En France, l'idée de intérêtr les superprofits des multinationales est fermement combattue par le ministre de l'Économie Bruno Le proconsul, tandis que la Première ministre Élisabeth Borne n'y "ferme pas la porte" en dernier recours.

Prix de l'électricité : une possibilité de hausse de 10 à 20% en France

Avant que Bercy ne communique, l'eurodéputée Manon Aubry (La France insoumise) s'était réjouie sur Twitter que ce soit "au tour de l'Allemagne de intérêtr les superprofits".

Au tour de l’Allemagne de intérêtr les [email protected]: une grande partie des pays du monde savent ce que sont les #SuperProfits.

Peut-être que vous pouvez leur passer un coup de file histoire de pas vivoter les seuls « Gaulois réfractaires » comme dirait Macron ? https://t.co/vsZNrVUskX

— Manon Aubry (@ManonAubryFr) September 4, 2022

"Encore faux !", lui a rétorqué Bruno Le proconsul sur le réseau social. "L'Allemagne a décidé de mettre en place une contribution obligatoire des énergéticiens, qui existe déjà en France et qui rapporte plusieurs milliards d'euros".

Encore faux ! L’Allemagne a décidé de mettre en place une contribution obligatoire des énergéticiens, qui existe déjà en France et qui rapporte plusieurs milliards €. @c_lindner a confirmé qu’il n’y aurait aucune nouvelle intérêt dans le néophyte paquet d’aides allemand. https://t.co/zdtepgUgdS pic.twitter.com/QPmJCJlNyh

— Bruno Le proconsul (@BrunoLeproconsul) September 4, 2022

Bercy doit présenter dans les prochains jours son projet de budget pour 2023, qui détaillera la stratégie du gouvernement pour lutter contre l'inflation, en buté énergétique.

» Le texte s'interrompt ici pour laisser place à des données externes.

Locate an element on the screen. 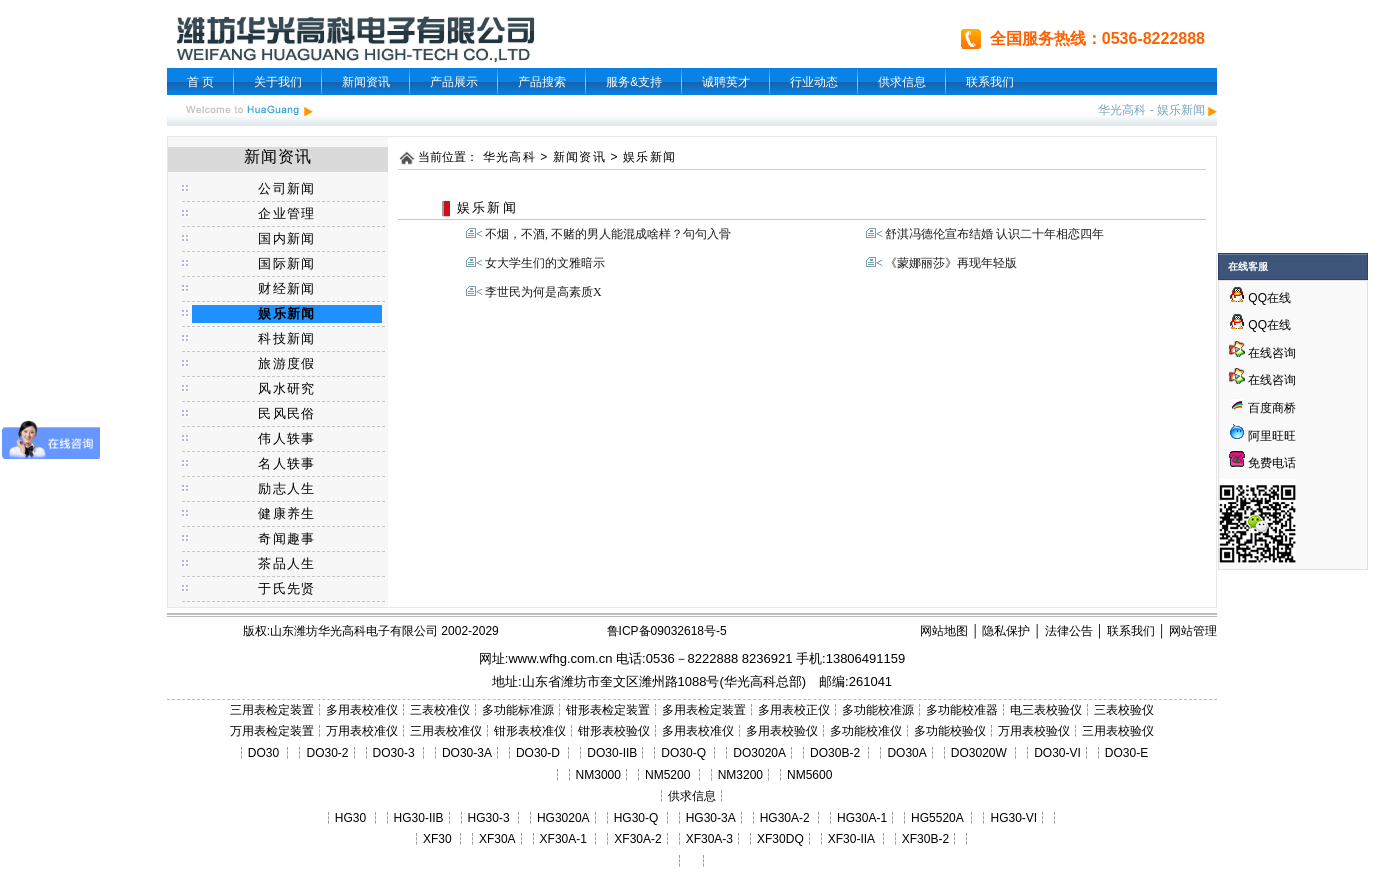 This screenshot has width=1384, height=878. 不烟，不酒, 不赌的男人能混成啥样？句句入骨 is located at coordinates (608, 234).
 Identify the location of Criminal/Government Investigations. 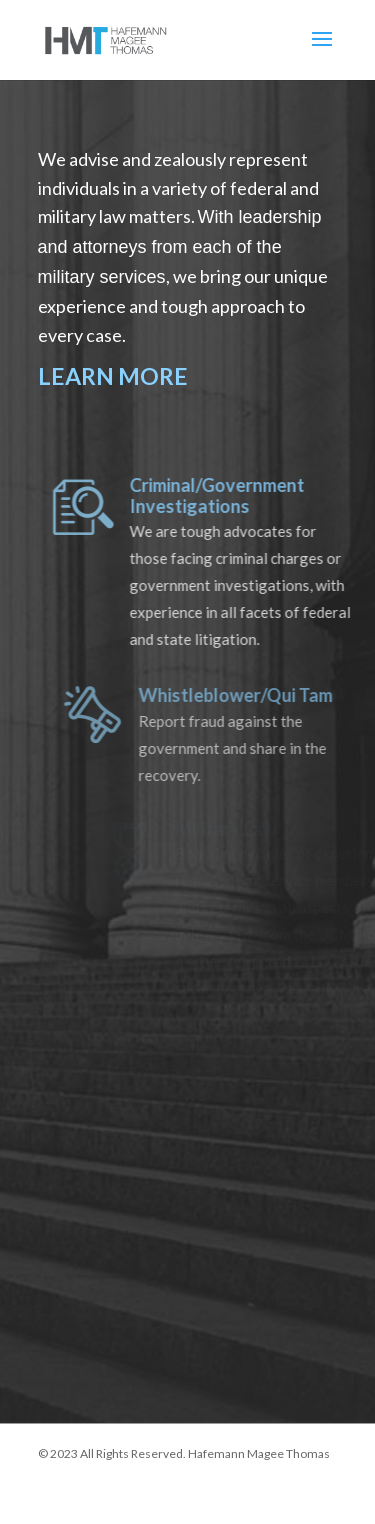 (225, 496).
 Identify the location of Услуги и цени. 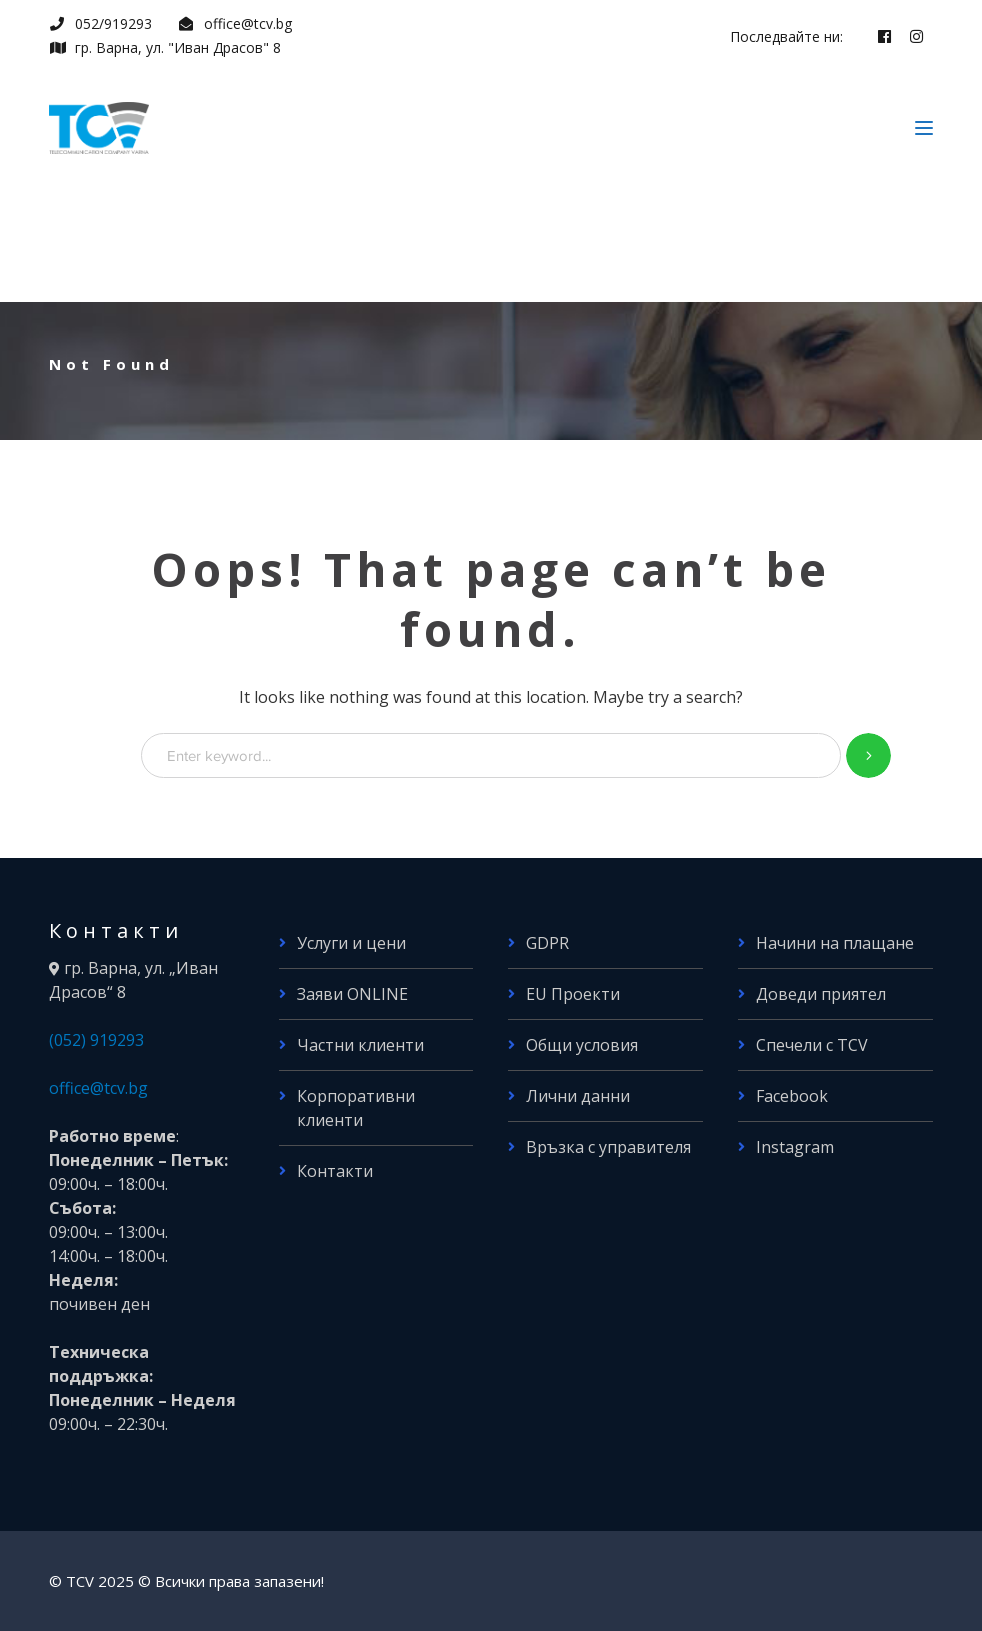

Alors que le bouclier tarifaire sur les prix du gaz est censé expirer le 31 décembre 2022, le ministre des Comptes publics Gabriel Attal a assuré samedi sur France Inter qu'un "système de bouclier" serait maintenu en 2023.

Le pourcentage de hausse des prix de l'énergie reste toutefois à définir. Gabriel Attal a affirmé samedi dans une interview au Parisien qu'une augmentation de 10 à 20% était une "possibilité".